Quantum feedback and control
One can continuously monitor partial information about a quantum system in order to control experimental parameters in real time for a variety of purposes, such as state purification and initialization, coherence stabilization, and error correction.
Correlated multi-qubit measurement
The expected advantages of quantum computing are rooted in multi-qubit coherence and entanglement effects, with information extracted through uncorrelated high-fidelity projective measurements. A less-explored possibility is exploiting the spatio-temporal correlations between generalized (e.g. weaker) measurements to extract useful information.
Quantum Parameter Estimation
Determining how well one is modeling the physical system in the lab is not a trivial matter. Modern tomographic methods under development use compressive sensing and adaptive estimation techniques to reduce the amount of data that one needs to collect, and reduce the computational resources required to reconstruct the estimates.
Machine Learning for Device Characterization
As chips become more complex in the laboratory, calibration and tune-up becomes an increasingly daunting task. Modern machine learning methods offer novel solutions for auto-calibrating device parameters and tracking dynamics occuring during a computational run.
Quantum instruments
Measurements are a dynamical process in quantum mechanics, best represented as a collection of transformations that are in one-to-one correspondence with the distinguishable results of a physical detector. The information collected by the detector updates the quantum state according to these transformations, which generalize Bayes’ rule from classical probability theory. Unlike textbook quantum measurements, the quantum state only partially “collapses” when partial information is collected.
Weak Measurements
When almost no information is gathered by a detector making a measurement, the quantum state is almost entirely preserved. Nevertheless, taking a sufficiently large sample of data still permits the same average infomation to be extracted as textbook projective measurements that fully collapses the state.
Quantum trajectories
Discretizing time into small pieces and applying both natural state evolution and measurement-induced state updates at each time step yields a quantum trajectory. Generally these state trajectories show a competition between the natural evolution from the Schroedinger equation and the stochastic evolution from the measurement itself. Stronger measurements per unit time rapidly collapse the state and pin it near the measurement eigenstates, between which quantum jumps can then be tracked. Weaker measurements per unit time minimally perturb the natural evolution, allowing temporal correlations of this coherent evolution to be faithfully extracted.
Conditioned Statistics
Many strange features of quantum mechanics only manifest when several measurements are correlated. Examples include quantum erasure, violations of local realism via Bell inequalities, violations of macrorealism via Leggett-Garg inequalities, anomalously large conditioned averages (including weak values), and even the bunching and anti-bunching behavior of particle statistics.
Quantum Weak Values
Averaging weak measurements of a pre- and post-selected ensemble consistently produces an average described by a curious quantity known as a weak value, rather than the usual expectation value. These quantities appear througohut the quantum formalism in surprising ways and are closely related to quasiprobabilistic descriptions of joint observable statistics.

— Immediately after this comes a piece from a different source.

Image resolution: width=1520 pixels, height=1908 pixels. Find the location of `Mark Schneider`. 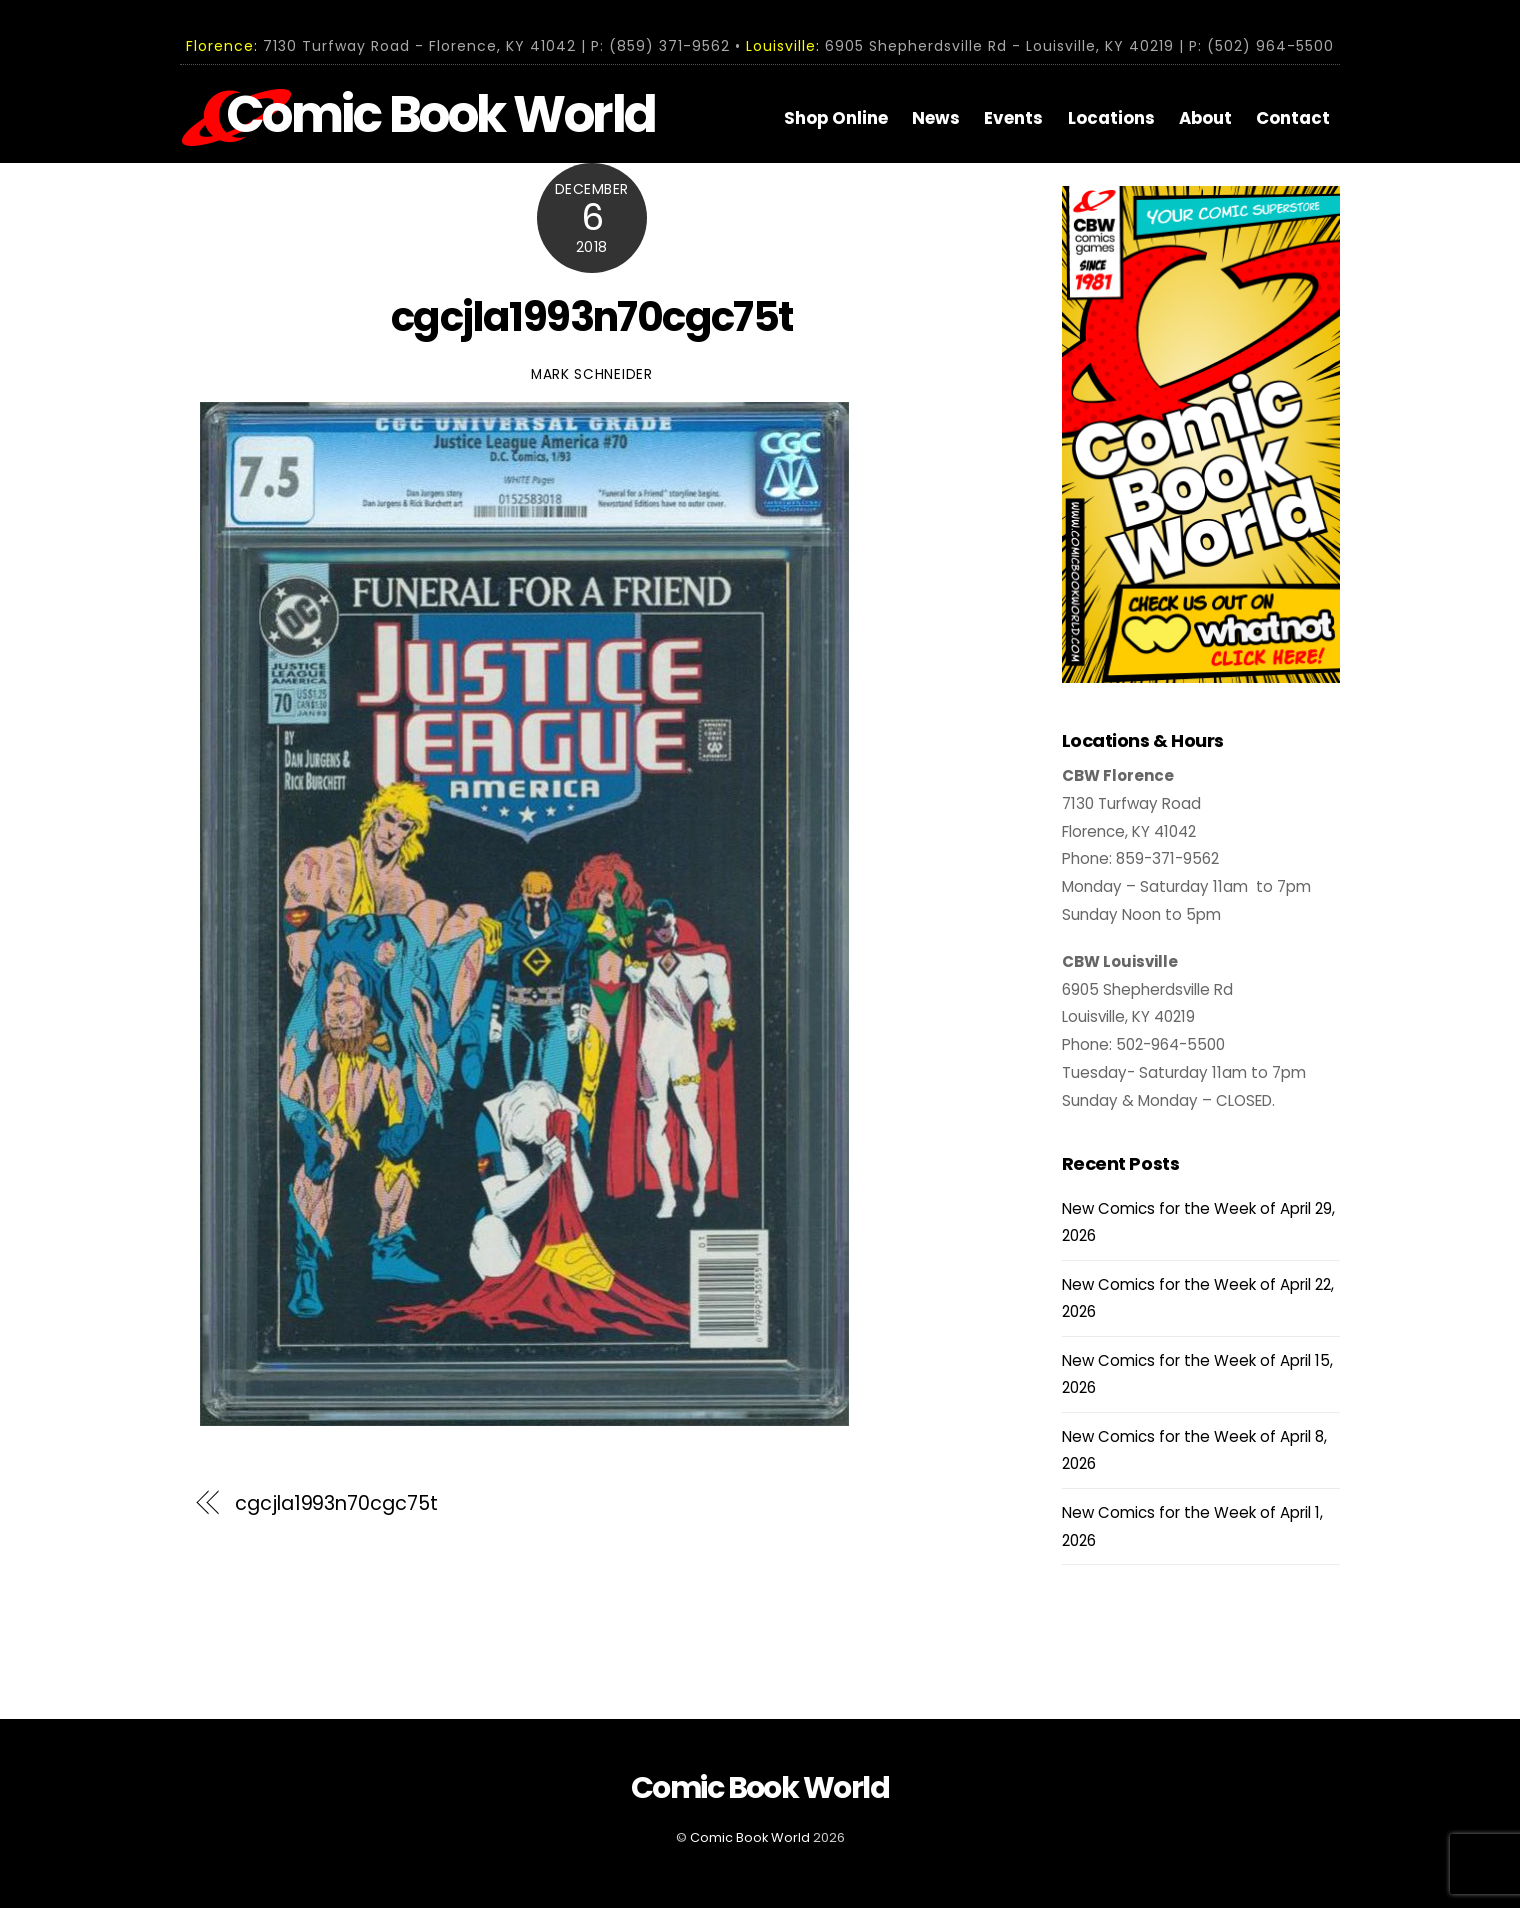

Contextuality, Locality, and Macrorealism
While most agree that quantum mechanics is weird, it is more difficult to quantify that weirdness in a satisfying (and experimentally accessible) way. The arguably most successful efforts have isolated specific axioms that are aligned with our macroscopic intuition of the physical world (e.g., noncontextual value assignment, locality, and realism), and have constructed rigorous tests to show exactly where quantum mechanics violates these seemingly safe assumptions.
Noncommutative Probability Theory
The infamous “state collapse” in the quantum theory can be understood as a straightforward generalization of Bayes’ theorem in classical probability theory. This observation places probability distributions and quantum states on analogous footing, making the study of noncommutative probability theory a promising route toward reformulating the quantum theory.
Applications of Clifford Algebras
Through an accident of historical development, the practical application of Clifford algebras has been left largely undeveloped in favor of less expressive mathematical formalisms (e.g., the vector calculus of Gibbs/Heaviside). More careful scrutiny reveals that Clifford algebras greatly simplify the mathematical expression of physical law in highly suggestive ways. One example is the unification of Maxwell’s equations into a single equation: ∇F = j, where F = E+BI is the proper (frame-independent) generalization of the Riemann-Silberstein complex electromagnetic field vector, j is the 4-vector current density, ∇ is the same Dirac differential operator as for the relativistic quantum electron, and I is the intrinsic pseudoscalar (volume element) of spacetime.
Relativistic Fields
Even before introducing second quantization, relativistic fields have remarkably rich structure that is important for practical applications. Notably, modern experimental research in classical optics has forced the reinvestigation of troublesome topics, such as the local momentum of optical vortex singularities, and the proper theoretical separation of orbital and spin parts of the angular momentum density (which can be separately measured with probe particles).